Düşünce kuruluşları ve Amerika tehlikelimi?

Soner ÇAĞAPTAY

Washington Enstitüsü Yakın DoğuAraştırmaları Uzmanı

TOPLUMLAR neden ve

nasıl Amerikan karşıtı olur?

Amerikan karşıtlığı

ABD’nin izlediği

politikalardan mı, yoksa

insanların Amerika ve

kurumları hakkında

duyduklarından mı

kaynaklanır?

Yakın geçmişte

Amerikan düşünce

kuruluşları ile ilgili yaşanan

iki gelişme, Türkiye’de Amerikan

aleyhtarlığının en azından bazı

açılardan retorikle alakalı olduğunu

göstermekte.

TÜRKİYE’YE İHANET Mİ?

Yukarıda bahsi geçen bu iki

gelişmeden ilki, haziran ayında

Atlantik Konseyi tarafından yayınlanan

ve Türkiye ile Iraklı Kürtler’in

yakınlaşması için iki tarafın da adımlar

atmasını öneren rapor ile ilgili.

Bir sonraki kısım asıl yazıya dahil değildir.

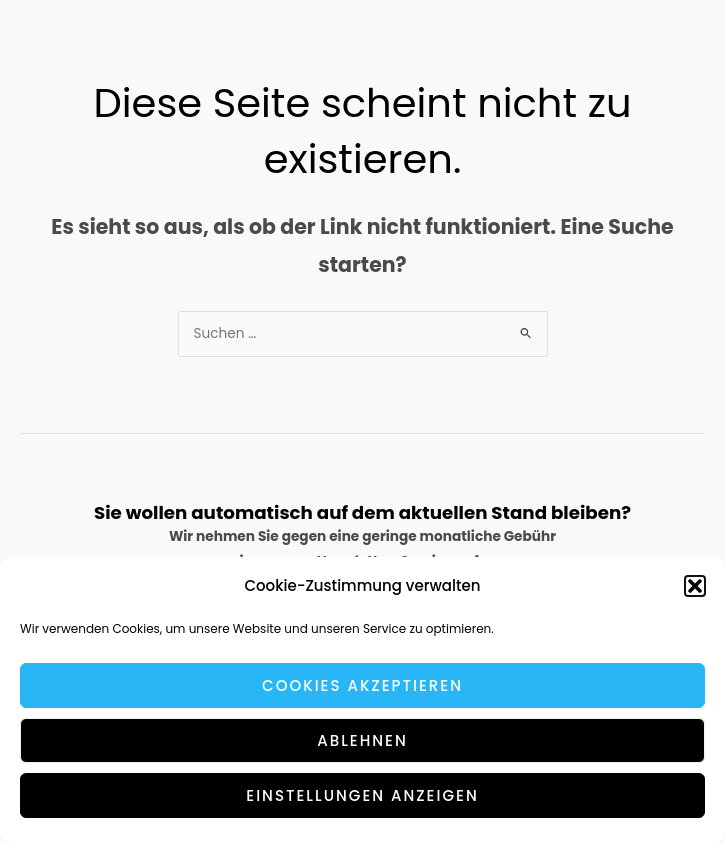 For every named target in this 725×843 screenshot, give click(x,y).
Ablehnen (362, 740)
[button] (695, 586)
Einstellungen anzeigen (362, 795)
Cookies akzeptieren (362, 685) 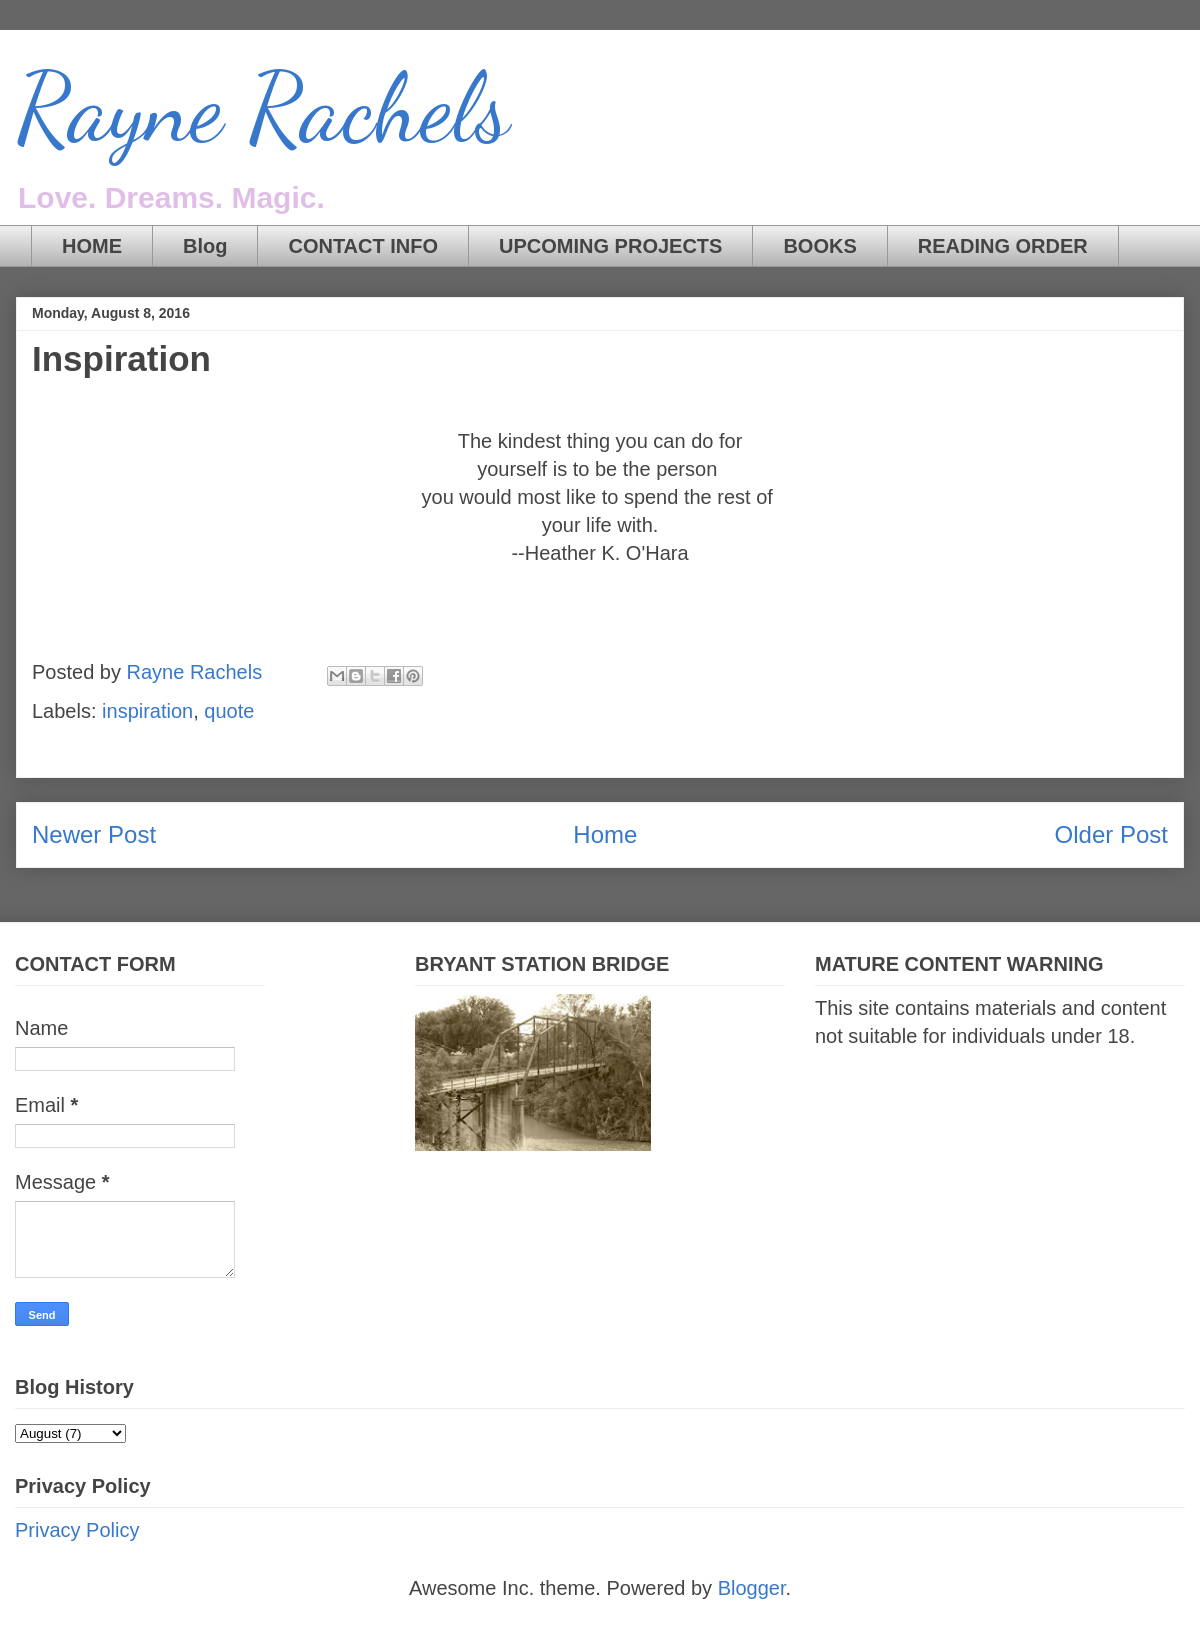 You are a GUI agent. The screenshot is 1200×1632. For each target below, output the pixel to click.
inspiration (147, 711)
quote (229, 711)
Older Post (1111, 834)
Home (605, 834)
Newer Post (94, 834)
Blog (205, 246)
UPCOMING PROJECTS (610, 246)
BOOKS (819, 246)
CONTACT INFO (363, 246)
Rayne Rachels (263, 109)
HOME (92, 246)
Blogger (752, 1588)
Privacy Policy (77, 1530)
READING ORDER (1003, 246) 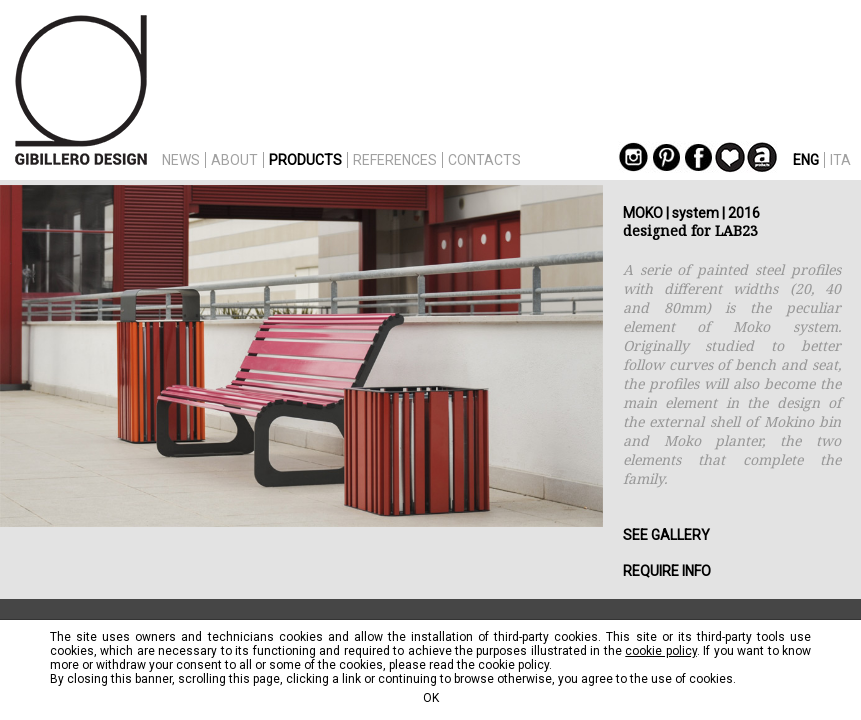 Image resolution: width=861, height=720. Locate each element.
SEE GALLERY (666, 535)
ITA (840, 160)
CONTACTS (484, 160)
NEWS (181, 160)
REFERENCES (395, 160)
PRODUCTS (305, 160)
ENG (806, 160)
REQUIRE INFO (667, 571)
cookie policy (660, 651)
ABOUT (234, 160) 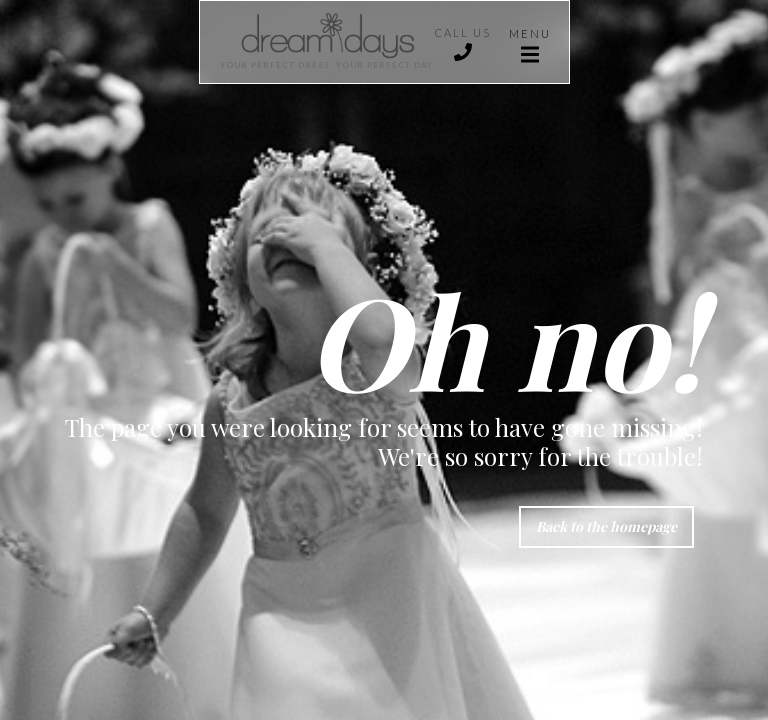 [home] (317, 42)
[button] (530, 42)
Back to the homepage (606, 526) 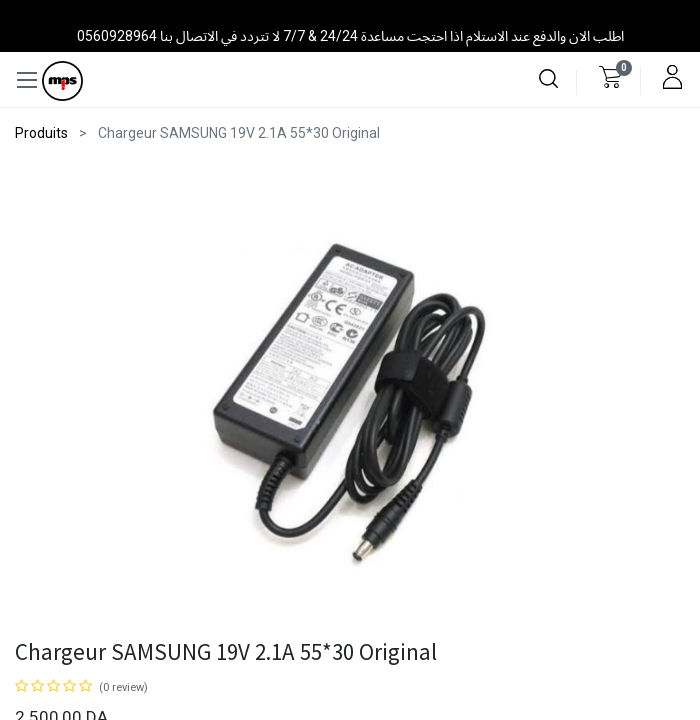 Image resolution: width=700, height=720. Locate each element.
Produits (41, 133) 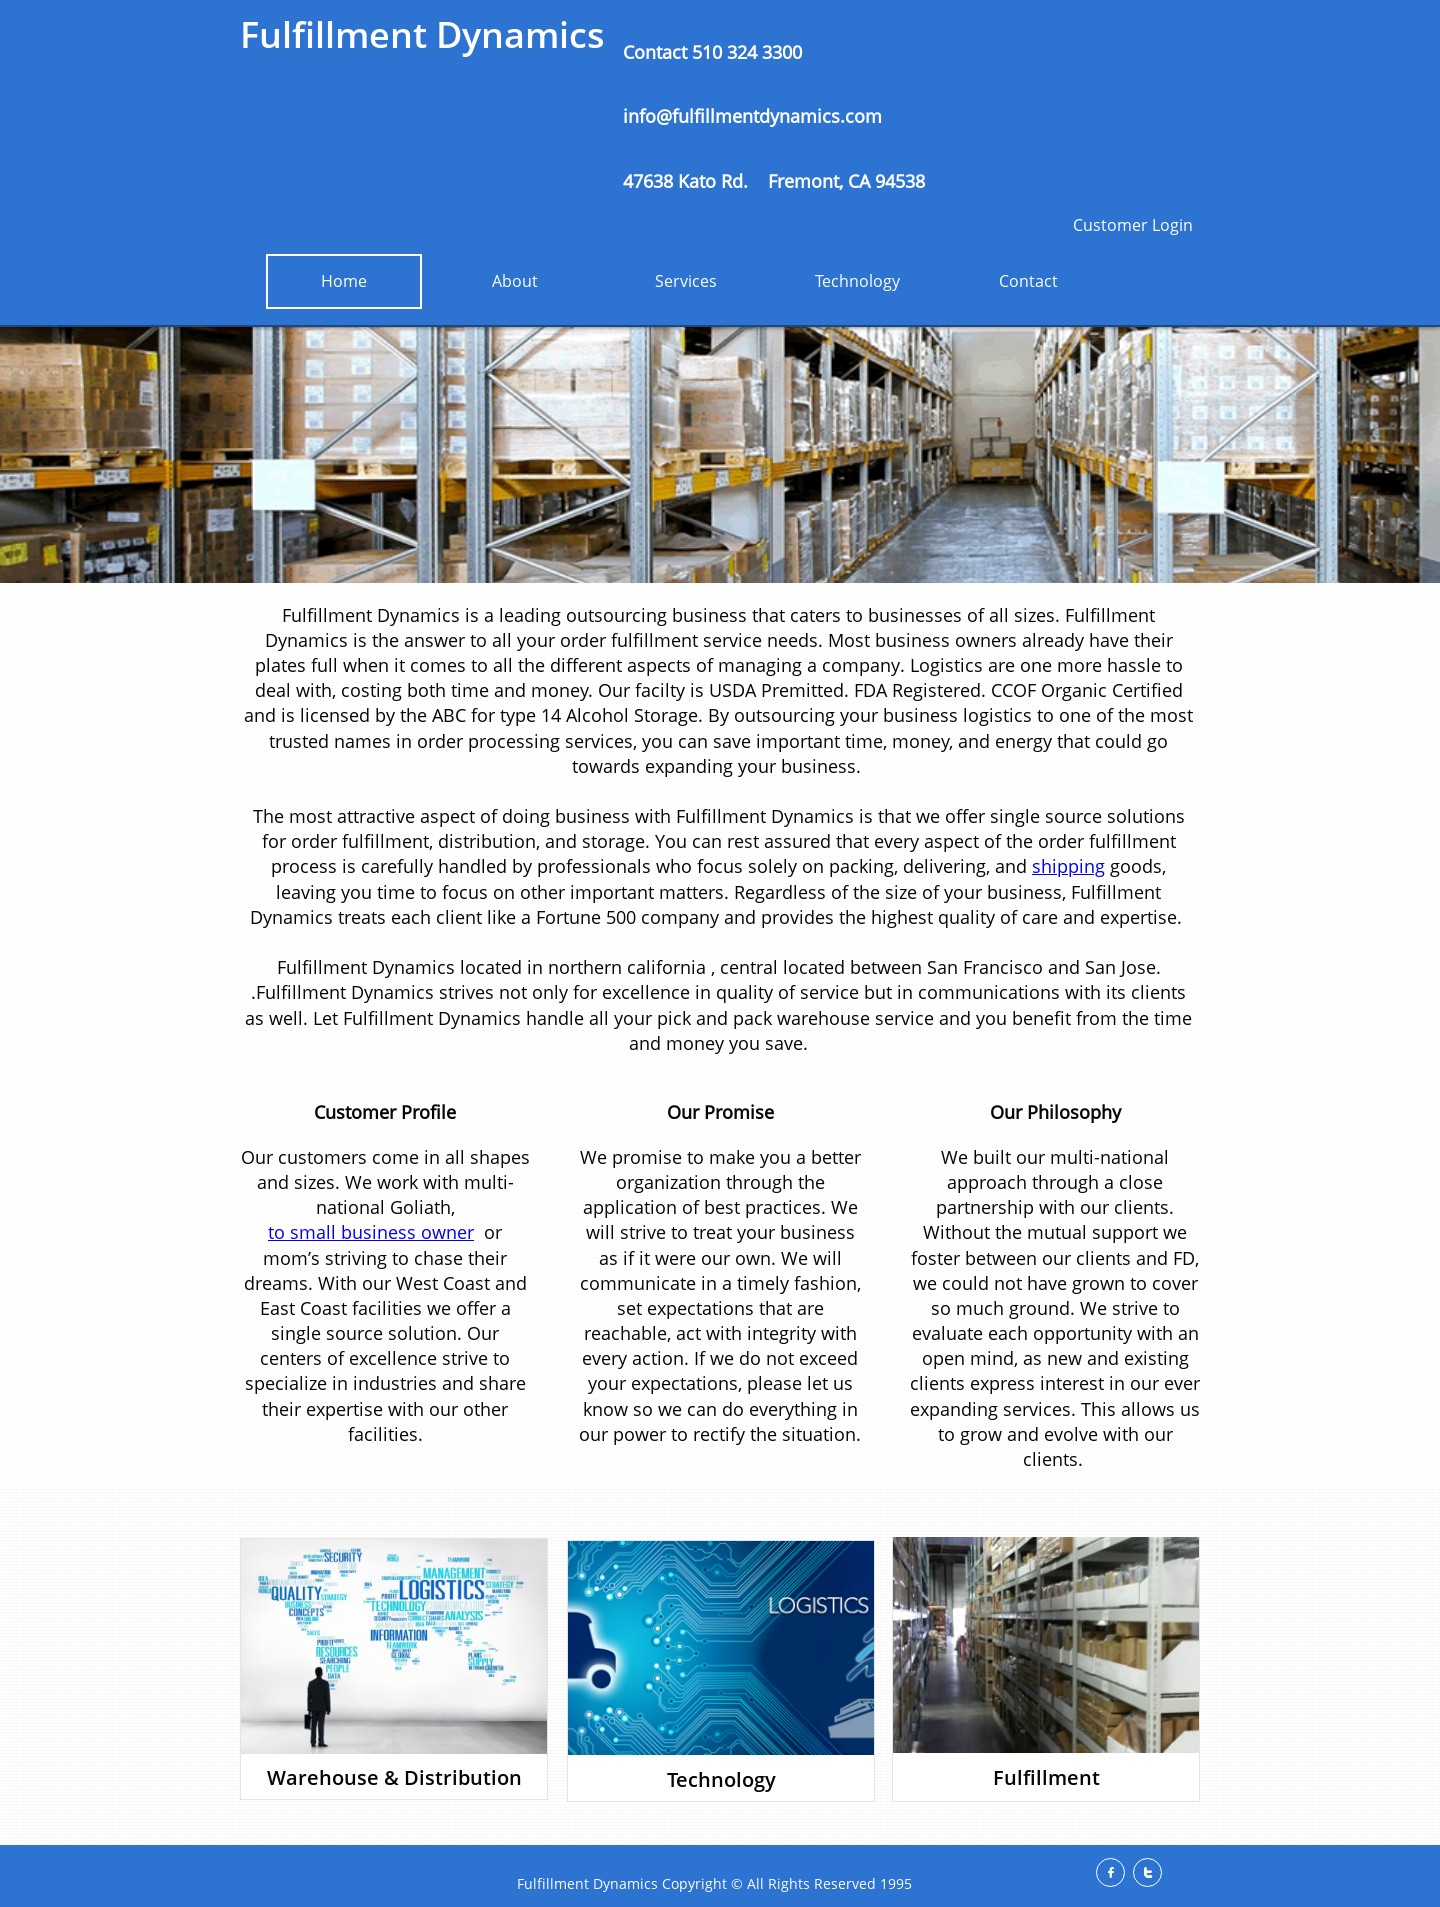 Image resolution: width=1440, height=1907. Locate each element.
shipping (1068, 866)
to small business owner (371, 1232) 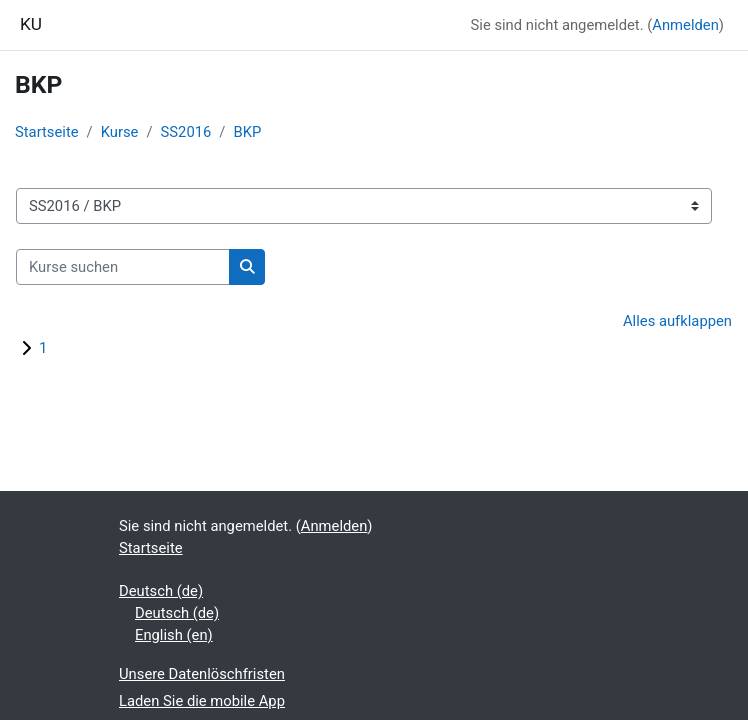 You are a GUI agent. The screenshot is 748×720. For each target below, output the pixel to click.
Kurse (120, 132)
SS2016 (186, 132)
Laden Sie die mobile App (202, 701)
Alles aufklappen (677, 321)
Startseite (47, 132)
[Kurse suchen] (123, 267)
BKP (247, 132)
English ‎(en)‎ (174, 635)
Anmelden (685, 25)
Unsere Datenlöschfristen (202, 674)
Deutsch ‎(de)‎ (161, 591) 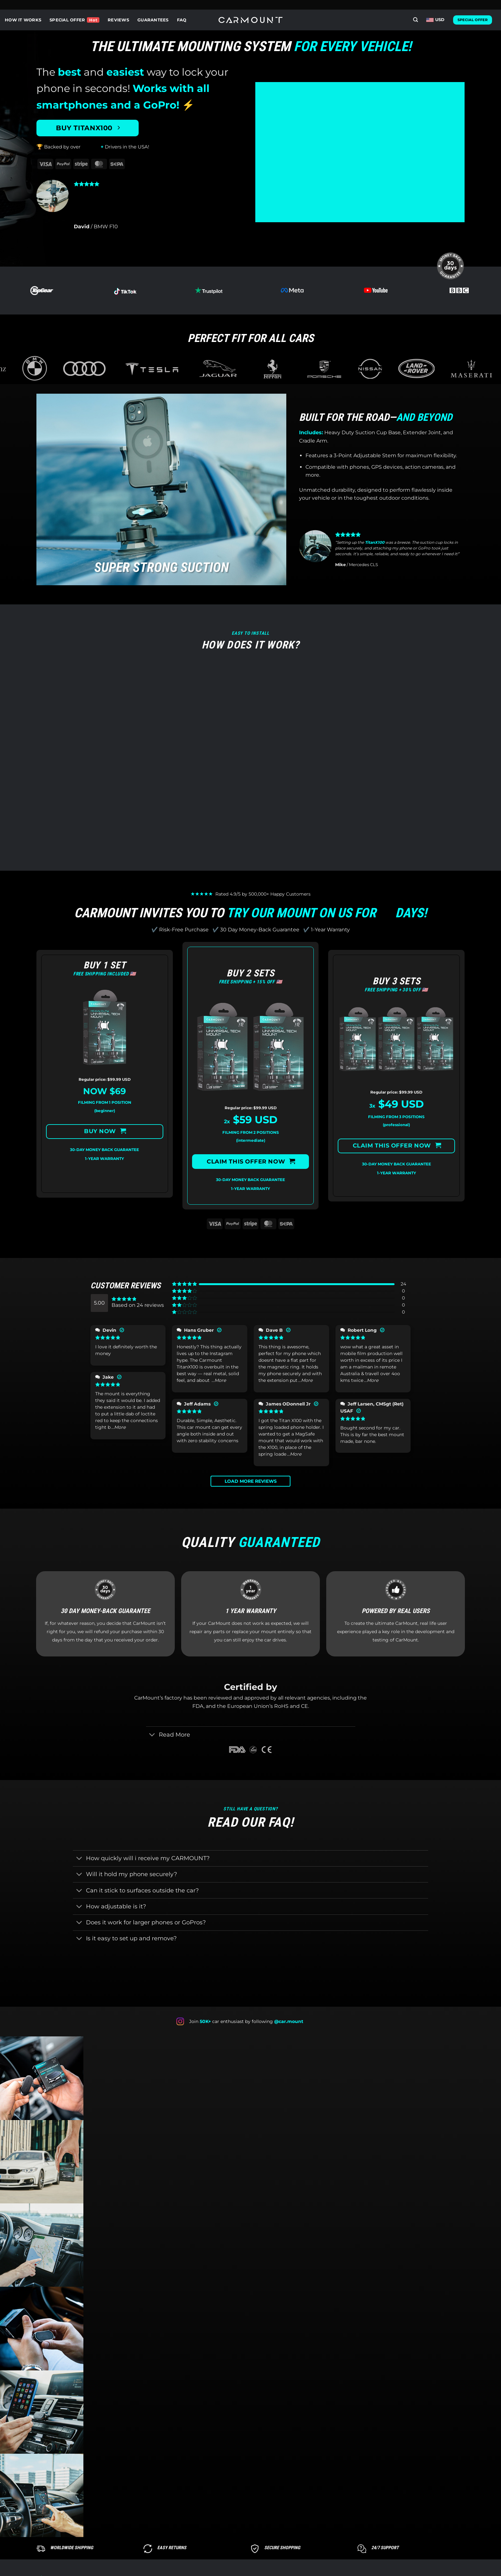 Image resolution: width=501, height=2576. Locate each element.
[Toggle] (152, 1735)
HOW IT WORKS (23, 20)
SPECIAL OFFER (67, 20)
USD (435, 19)
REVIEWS (118, 20)
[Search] (415, 20)
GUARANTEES (153, 20)
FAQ (182, 20)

Bu

rapor Türkiye’de birçok farklı kesimden

çok büyük tepki gördü ve rapor dolayısıyla

AKP’nin Kürt açılımının bir Amerikan

projesi olduğu iddiasını dahi ortaya

atanlar oldu. AKP’nin politikasına

yön veren birWashington düşünce kuruluşu?!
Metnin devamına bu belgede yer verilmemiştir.